Link the ConfigMap unit to a unit containing the target Kubernetes Namespace resource. The rendered ConfigMap contains a namespace placeholder that the Needs/Provides mechanism will replace with the actual namespace name:
cub unit create --space my-space my-configmap
cub link create --space my-space - my-configmap my-namespace
cub link create --space my-space --wait - my-configmap my-config --use-live-state --auto-update --update-type MergeUnits
Step 7: Link the workload to the ConfigMap unit
Link the unit containing your Kubernetes workload (e.g., a Deployment) to the ConfigMap unit:
cub link create --space my-space - my-deployment my-configmap
Immutable mode workload configuration
In immutable mode, the workload should use confighubplaceholder in its ConfigMap references. Needs/Provides will replace the placeholder with the generated ConfigMap name. You may optionally use --where-resource on the link to match only the most recently generated ConfigMap:
cub link create --space my-space - my-deployment my-configmap --where-resource "metadata.annotations.confighub~1com/RenderRevision = 'Latest'"
Note:
~1is the path escaping encoding for/(inspired by JSON Pointer) in the annotation keyconfighub.com/RenderRevision.
spec:
template:
spec:
containers:
- name: nginx
volumeMounts:
- name: config-volume
mountPath: /etc/nginx/app.properties
subPath: app.properties
volumes:
- name: config-volume
configMap:
name: confighubplaceholder
When the workload unit is resolved, confighubplaceholder will be replaced with the name of the latest rendered ConfigMap.
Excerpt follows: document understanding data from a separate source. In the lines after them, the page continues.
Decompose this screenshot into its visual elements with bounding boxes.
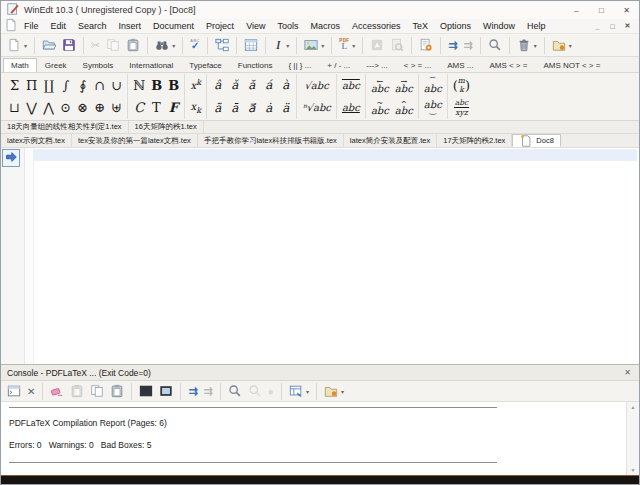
symbol-check[interactable]: ǎ: [226, 74, 243, 96]
symbol-overleftarrow[interactable]: ←abc: [368, 74, 392, 96]
symbol-nth-root[interactable]: ⁿ√abc: [299, 97, 334, 119]
symbol-bigwedge[interactable]: ⋀: [40, 97, 57, 119]
compilation-report-button[interactable]: [417, 35, 435, 55]
forward-search-button[interactable]: ⇉: [446, 35, 459, 55]
insert-image-button[interactable]: ▾: [302, 35, 326, 55]
open-output-folder-button[interactable]: ▾: [322, 381, 346, 401]
spellcheck-button[interactable]: ABC✓: [188, 35, 202, 55]
doc-tab-17-2-tex[interactable]: 17天矩阵的秩2.tex: [437, 134, 512, 147]
menu-accessories[interactable]: Accessories: [346, 19, 407, 33]
console-close-icon[interactable]: ✕: [622, 368, 633, 377]
symbol-sum[interactable]: Σ: [6, 74, 23, 96]
text-style-button[interactable]: I▾: [271, 35, 291, 55]
maximize-button[interactable]: □: [589, 1, 614, 19]
mdi-restore-button[interactable]: □: [605, 22, 620, 30]
symbol-subscript[interactable]: xk: [187, 97, 204, 119]
palette-tab-math[interactable]: Math: [3, 58, 37, 72]
palette-tab-typeface[interactable]: Typeface: [181, 58, 229, 72]
document-tree-button[interactable]: [213, 35, 231, 55]
menu-search[interactable]: Search: [72, 19, 113, 33]
symbol-sqcup[interactable]: ⊔: [6, 97, 23, 119]
doc-tab-tex-latex-tex[interactable]: tex安装及你的第一篇latex文档.tex: [72, 134, 198, 147]
save-button[interactable]: [60, 35, 78, 55]
palette-tab-greek[interactable]: Greek: [37, 58, 75, 72]
symbol-widetilde[interactable]: ~abc: [368, 97, 392, 119]
symbol-overline[interactable]: abc: [339, 74, 363, 96]
palette-tab-symbols[interactable]: Symbols: [75, 58, 122, 72]
symbol-vec[interactable]: a⃗: [243, 97, 260, 119]
console-scrollbar[interactable]: ▲ ▼: [626, 402, 639, 475]
new-document-button[interactable]: ▾: [5, 35, 29, 55]
menu-window[interactable]: Window: [477, 19, 521, 33]
doc-tab-latex-tex[interactable]: latex示例文档.tex: [1, 134, 72, 147]
console-fullscreen-button[interactable]: [137, 381, 155, 401]
delete-aux-button[interactable]: ▾: [515, 35, 539, 55]
doc-tab-doc8[interactable]: Doc8: [512, 134, 561, 147]
symbol-uplus[interactable]: ⊎: [108, 97, 125, 119]
symbol-ddot[interactable]: ä: [277, 97, 294, 119]
preview-button[interactable]: [486, 35, 504, 55]
macros-button[interactable]: ▾: [550, 35, 574, 55]
symbol-cap[interactable]: ∩: [91, 74, 108, 96]
doc-tab-16-1-tex[interactable]: 16天矩阵的秩1.tex: [129, 121, 204, 133]
gui-pages-button[interactable]: [242, 35, 260, 55]
dropdown-arrow-icon[interactable]: ▾: [341, 388, 344, 395]
symbol-prod[interactable]: Π: [23, 74, 40, 96]
mdi-close-button[interactable]: ✕: [620, 22, 635, 30]
console-forward-search-button[interactable]: ⇉: [186, 381, 199, 401]
clear-console-button[interactable]: [48, 381, 66, 401]
jump-arrow-button[interactable]: [2, 149, 20, 167]
symbol-oint[interactable]: ∮: [74, 74, 91, 96]
console-paste-button[interactable]: [108, 381, 126, 401]
open-button[interactable]: [40, 35, 58, 55]
palette-tab-tab[interactable]: < > = ...: [396, 58, 439, 72]
symbol-oplus[interactable]: ⊕: [91, 97, 108, 119]
symbol-otimes[interactable]: ⊗: [74, 97, 91, 119]
symbol-overrightarrow[interactable]: →abc: [392, 74, 416, 96]
symbol-underline[interactable]: abc: [339, 97, 363, 119]
symbol-odot[interactable]: ⊙: [57, 97, 74, 119]
output-view-button[interactable]: ▾: [287, 381, 311, 401]
symbol-mathbb-B[interactable]: B: [148, 74, 165, 96]
symbol-mathfrak-F[interactable]: F: [165, 97, 182, 119]
paste-button[interactable]: [124, 35, 142, 55]
palette-tab-international[interactable]: International: [121, 58, 181, 72]
dropdown-arrow-icon[interactable]: ▾: [569, 42, 572, 49]
dropdown-arrow-icon[interactable]: ▾: [286, 42, 289, 49]
symbol-coprod[interactable]: ∐: [40, 74, 57, 96]
menu-tex[interactable]: TeX: [407, 19, 435, 33]
dropdown-arrow-icon[interactable]: ▾: [534, 42, 537, 49]
symbol-dot[interactable]: ȧ: [260, 97, 277, 119]
menu-view[interactable]: View: [240, 19, 271, 33]
symbol-superscript[interactable]: xk: [187, 74, 204, 96]
menu-project[interactable]: Project: [200, 19, 240, 33]
palette-tab-tab[interactable]: + / - ...: [319, 58, 358, 72]
console-image-button[interactable]: [157, 381, 175, 401]
symbol-breve[interactable]: ă: [243, 74, 260, 96]
pdf-texify-button[interactable]: PDFL▾: [337, 35, 357, 55]
symbol-sqrt[interactable]: √abc: [301, 74, 331, 96]
menu-edit[interactable]: Edit: [45, 19, 73, 33]
palette-tab-tab[interactable]: ---> ...: [358, 58, 396, 72]
editor-text-area[interactable]: [34, 148, 639, 364]
palette-tab-tab[interactable]: { || } ...: [280, 58, 319, 72]
console-copy-button[interactable]: [88, 381, 106, 401]
symbol-mathbf-B[interactable]: B: [165, 74, 182, 96]
menu-insert[interactable]: Insert: [113, 19, 148, 33]
symbol-hat[interactable]: â: [209, 74, 226, 96]
doc-tab-latex-tex[interactable]: latex简介安装及配置.tex: [344, 134, 437, 147]
mdi-minimize-button[interactable]: _: [590, 22, 605, 30]
symbol-widehat[interactable]: ^abc: [392, 97, 416, 119]
symbol-frac[interactable]: abcxyz: [451, 97, 472, 119]
menu-file[interactable]: File: [18, 19, 45, 33]
symbol-overbrace[interactable]: ⌒abc: [421, 74, 445, 96]
symbol-tilde[interactable]: ã: [209, 97, 226, 119]
console-output[interactable]: PDFLaTeX Compilation Report (Pages: 6) E…: [1, 402, 639, 475]
dropdown-arrow-icon[interactable]: ▾: [321, 42, 324, 49]
dropdown-arrow-icon[interactable]: ▾: [172, 42, 175, 49]
palette-tab-functions[interactable]: Functions: [230, 58, 281, 72]
symbol-bar[interactable]: ā: [226, 97, 243, 119]
console-find-button[interactable]: [226, 381, 244, 401]
symbol-binom[interactable]: (mk): [450, 74, 473, 96]
menu-macros[interactable]: Macros: [305, 19, 347, 33]
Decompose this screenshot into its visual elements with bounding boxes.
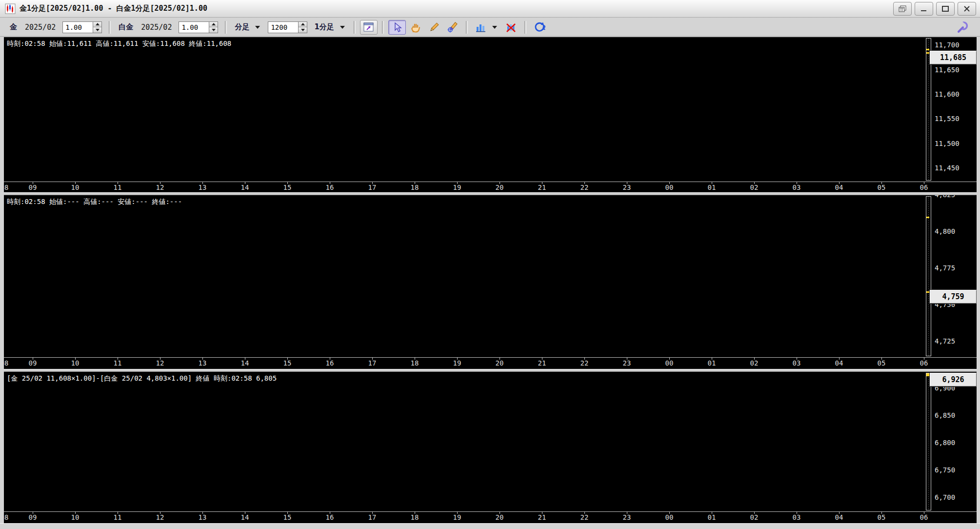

Mutable mode workload configuration
In mutable mode, the ConfigMap has a stable name equal to the unit slug, so you can reference it directly. Add a confighub.com/Hash annotation with confighubplaceholder to the pod template; Needs/Provides will replace it with the content hash, triggering a rolling update whenever the ConfigMap changes:
spec:
template:
metadata:
annotations:
confighub.com/Hash: confighubplaceholder
spec:
containers:
- name: nginx
volumeMounts:
- name: config-volume
mountPath: /etc/nginx/app.properties
subPath: app.properties
volumes:
- name: config-volume
configMap:
name: my-config
Environment variable injection using envFrom
For both modes, environment variable injection works the same way (use confighubplaceholder in immutable mode or the stable name in mutable mode):
spec:
template:
spec:
containers:
- name: nginx
envFrom:
- configMapRef:
name: confighubplaceholder
When a workload references multiple ConfigMaps, each ConfigMap's hash is propagated separately. Combining multiple hashes into a single annotation is not yet supported.